Ticket #1882 (closed enhancement: fixed)
PCRE search: escape sequence support in replacements, UTF8 support (just a flag for libPCRE)
Reported by: | vitalif | Owned by: | slavazanko |
---|---|---|---|
Priority: | minor | Milestone: | 4.8.0-pre1 |
Component: | mc-search | Version: | master |
Keywords: | Cc: | ||
Blocked By: | Blocking: | ||
Branch state: | merged | Votes for changeset: | committed-master |
Description
mc uses glib for PCRE search by default.
that's incorrect, because glib does not support PCRE_UTF8 compile flag, so \w and other "localizable" regex instructions don't work as expected.
mc should use libpcre by default + PCRE_UTF8 flag.
Also, mc does not support escape sequences in replacement strings ("\n", "\t" and etc), but it should.
Attaching a patch implementing these features.
Attachments
Change History
Changed 15 years ago by vitalif
- Attachment mc-4.7.0pre-searchPCRE-escape-sequences-and-UTF8.patch added
comment:1 follow-up: ↓ 4 Changed 15 years ago by zaytsev
How important is to remove these comments???
comment:2 Changed 15 years ago by slavazanko
that's incorrect, because glib does not support PCRE_UTF8 compile flag, so \w and other "localizable" regex instructions don't work as expected.
What you mean? perl-compatible regexp'es of Glib library always turn on UTF-8 mode.
From http://library.gnome.org/devel/glib/stable/glib-Perl-compatible-regular-expressions.html:
Note that, unless you set the G_REGEX_RAW flag, all the strings passed to these functions must be encoded in UTF-8. The lengths and the positions inside the strings are in bytes and not in characters, so, for instance, "\xc3\xa0" (i.e. "à") is two bytes long but it is treated as a single character. If you set G_REGEX_RAW the strings can be non-valid UTF-8 strings and a byte is treated as a character, so "\xc3\xa0" is two bytes and two characters long.
Also, mc does not support escape sequences in replacement strings ("\n", "\t" and etc), but it should.
Show version of your mc, please:
mc -V
I have worked special sequences. Test case:
- run mcedit
- press SPACE key twice, type dddd; press ENTER key
- press TAB key twice, type dddd; press ENTER key
- go at top of editing file
- press F7 key
- enter '\t\tddd' into search string
- select 'Regular expression' search type
- press ENTER key
If no any matches found at this point - we will continue discuss.
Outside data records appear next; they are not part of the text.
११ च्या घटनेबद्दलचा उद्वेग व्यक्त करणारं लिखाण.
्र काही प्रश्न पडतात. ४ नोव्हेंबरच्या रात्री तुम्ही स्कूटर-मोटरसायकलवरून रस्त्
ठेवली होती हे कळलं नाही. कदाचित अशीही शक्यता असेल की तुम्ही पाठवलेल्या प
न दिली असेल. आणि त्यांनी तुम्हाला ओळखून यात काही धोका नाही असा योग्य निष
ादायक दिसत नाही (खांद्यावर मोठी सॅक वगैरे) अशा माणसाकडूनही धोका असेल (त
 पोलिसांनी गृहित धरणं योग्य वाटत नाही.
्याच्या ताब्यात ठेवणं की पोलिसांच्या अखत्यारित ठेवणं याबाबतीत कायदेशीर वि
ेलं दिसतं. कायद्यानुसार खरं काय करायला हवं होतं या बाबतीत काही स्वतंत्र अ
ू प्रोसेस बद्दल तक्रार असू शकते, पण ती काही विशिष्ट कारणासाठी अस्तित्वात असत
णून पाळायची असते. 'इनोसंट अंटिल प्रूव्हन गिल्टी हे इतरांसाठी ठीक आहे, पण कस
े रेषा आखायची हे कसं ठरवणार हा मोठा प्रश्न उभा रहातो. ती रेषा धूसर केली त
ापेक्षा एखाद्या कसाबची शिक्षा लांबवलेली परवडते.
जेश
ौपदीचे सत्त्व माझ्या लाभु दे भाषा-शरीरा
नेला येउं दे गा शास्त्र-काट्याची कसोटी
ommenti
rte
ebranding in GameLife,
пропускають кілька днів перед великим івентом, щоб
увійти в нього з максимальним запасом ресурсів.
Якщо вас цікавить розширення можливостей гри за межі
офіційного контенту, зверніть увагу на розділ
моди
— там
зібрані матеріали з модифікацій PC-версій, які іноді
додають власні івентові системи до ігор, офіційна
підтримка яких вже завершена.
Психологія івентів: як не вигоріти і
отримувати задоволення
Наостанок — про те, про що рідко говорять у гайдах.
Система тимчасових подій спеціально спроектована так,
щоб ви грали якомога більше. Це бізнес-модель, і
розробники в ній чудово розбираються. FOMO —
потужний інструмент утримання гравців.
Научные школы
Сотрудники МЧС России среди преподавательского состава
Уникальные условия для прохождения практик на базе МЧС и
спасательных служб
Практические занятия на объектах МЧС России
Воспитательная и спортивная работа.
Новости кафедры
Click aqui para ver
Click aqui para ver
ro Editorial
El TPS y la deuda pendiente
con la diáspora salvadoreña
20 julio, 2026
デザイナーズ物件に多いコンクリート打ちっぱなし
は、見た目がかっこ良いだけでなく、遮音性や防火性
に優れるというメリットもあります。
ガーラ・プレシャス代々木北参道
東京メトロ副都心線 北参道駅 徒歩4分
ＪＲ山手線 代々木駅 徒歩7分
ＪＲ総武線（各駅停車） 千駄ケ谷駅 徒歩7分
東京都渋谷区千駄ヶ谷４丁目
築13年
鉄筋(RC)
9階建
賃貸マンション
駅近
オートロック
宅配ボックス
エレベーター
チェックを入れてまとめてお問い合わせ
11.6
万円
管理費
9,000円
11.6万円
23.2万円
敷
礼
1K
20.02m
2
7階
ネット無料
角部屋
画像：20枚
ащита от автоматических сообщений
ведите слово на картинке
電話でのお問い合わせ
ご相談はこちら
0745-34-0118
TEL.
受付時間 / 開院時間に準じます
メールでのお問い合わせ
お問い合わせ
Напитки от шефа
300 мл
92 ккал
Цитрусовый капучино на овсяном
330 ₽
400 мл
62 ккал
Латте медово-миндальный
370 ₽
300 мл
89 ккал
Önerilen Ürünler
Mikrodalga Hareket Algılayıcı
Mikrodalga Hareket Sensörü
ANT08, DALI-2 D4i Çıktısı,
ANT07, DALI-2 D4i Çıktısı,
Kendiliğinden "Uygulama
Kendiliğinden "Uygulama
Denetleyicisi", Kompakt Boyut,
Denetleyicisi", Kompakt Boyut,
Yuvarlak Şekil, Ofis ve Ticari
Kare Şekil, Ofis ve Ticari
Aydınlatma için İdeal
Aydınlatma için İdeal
comment:3 Changed 15 years ago by vitalif
Я имел ввиду escape-последовательности в строке ЗАМЕНЫ, а не в строке, которую ищем - там-то они работают.
Тест - ввести в строку поиска например "\x0d", а в строку замены например "\n". Везде в тексте \r будет заменён на просто символ "n", что не есть логично.
Сейчас обновился до 4.7.0.1-1 из Debian'а, баг до сих пор присутствует.
comment:4 in reply to: ↑ 1 Changed 15 years ago by vitalif
Replying to zaytsev:
How important is to remove these comments???
Why do you need to remove them?
Is documented code worse than undocumented?
Changed 15 years ago by vitalif
- Attachment mc-4.7.0.1-regex-replace-escape-sequences.diff added
New version of patch
comment:5 Changed 15 years ago by zaytsev
You seemed to remove them, that's why I asked. But it looks like your previous patch was reversed, so you actually added them. I think that the new patch is OK.
Changed 14 years ago by vitalif
- Attachment mc-git20110403-regex-replace-escape-sequences.diff added
This same patch, ported to git version 12eb8b62...
comment:6 Changed 14 years ago by vitalif
Any progress here? Ticket is actual for the latest (git) version, so I posted a correct patch for it.
Comment 3 in english:
I mean escape sequence support inside _replacement_ strings, not inside the _search_ regex - of course they work inside regex.
Test is simple - enter, for example, "\x0d" as search string and "\n" as the replacement string, and \r will be replaced by just "n" character.
comment:7 Changed 14 years ago by slavazanko
- Status changed from new to accepted
- Owner set to slavazanko
comment:8 Changed 14 years ago by slavazanko
- Version changed from 4.7.0-pre4 to master
- Type changed from defect to enhancement
- severity changed from no branch to on review
- Milestone changed from 4.7 to 4.8.0-pre1
Created branch changeset:1882_esc_seq_in_replace_field
Initial changeset:be964ddc1ff1eb181c2e28655211607c1202691d
Review, please.
comment:9 Changed 14 years ago by slavazanko
- severity changed from on review to on rework
vitalif, can you switch to branch and see my changes? Can you run 'make check' in branch?
I have created some unit tests for your algorithm... but I don't sure that algorithm is clean... or may be tests is wrong :)
comment:10 Changed 14 years ago by vitalif
Despite of the fact that algorithm now ignores the absence of closing curly brace '}' (which probably isn't 100% correct), this should be checked in tests for replace_handle_esc_seq function, not process_escape_sequence - it is the replace_handle_esq_seq who decides whether it is an escape sequence or not.
Also, \x{4344} is usually a code for wide character (UTF-8), and not for "CD". So we can either ignore the higher bits, or generate wide character codes... The second would be convenient, but would also introduce a hard-coded UTF-8 charset.
comment:11 Changed 14 years ago by vitalif
I've attached a patch which fixes addressing these issues...
Also it removes *next_char parameter from handle_esc_seq, I think it's pointless there and just adds a non-trivial interface.
Changed 14 years ago by vitalif
- Attachment checkcurlybrace-widechars-tests.diff added
Check } curly braces, fix tests, add \x{4344} utf-8 wide chars in utf-8 match mode
comment:12 Changed 14 years ago by slavazanko
- severity changed from on rework to on review
Review branch, please
comment:14 Changed 14 years ago by slavazanko
- severity changed from on review to no branch
- Branch state set to on review
comment:15 Changed 14 years ago by slavazanko
Branch was rebased. New initial changeset:aa2d0b07edcfc884f0d778eaa89c201094c43458
comment:16 Changed 14 years ago by angel_il
- Votes for changeset changed from andrew_b to andrew_b angel_il
- Branch state changed from on review to approved
comment:17 Changed 14 years ago by slavazanko
- Status changed from accepted to testing
- Votes for changeset changed from andrew_b angel_il to committed-master
- Resolution set to fixed
- Branch state changed from approved to merged
Merge changeset:ba09144ce5210c1ae5a07389d4de5085938601c3
Show commits in branch:
git log --pretty=oneline bb12a12..e1edfd7
comment:19 Changed 13 years ago by vitalif
Sorry for silence, and big thanks for approving the patch :)
patch for src/search/regex.c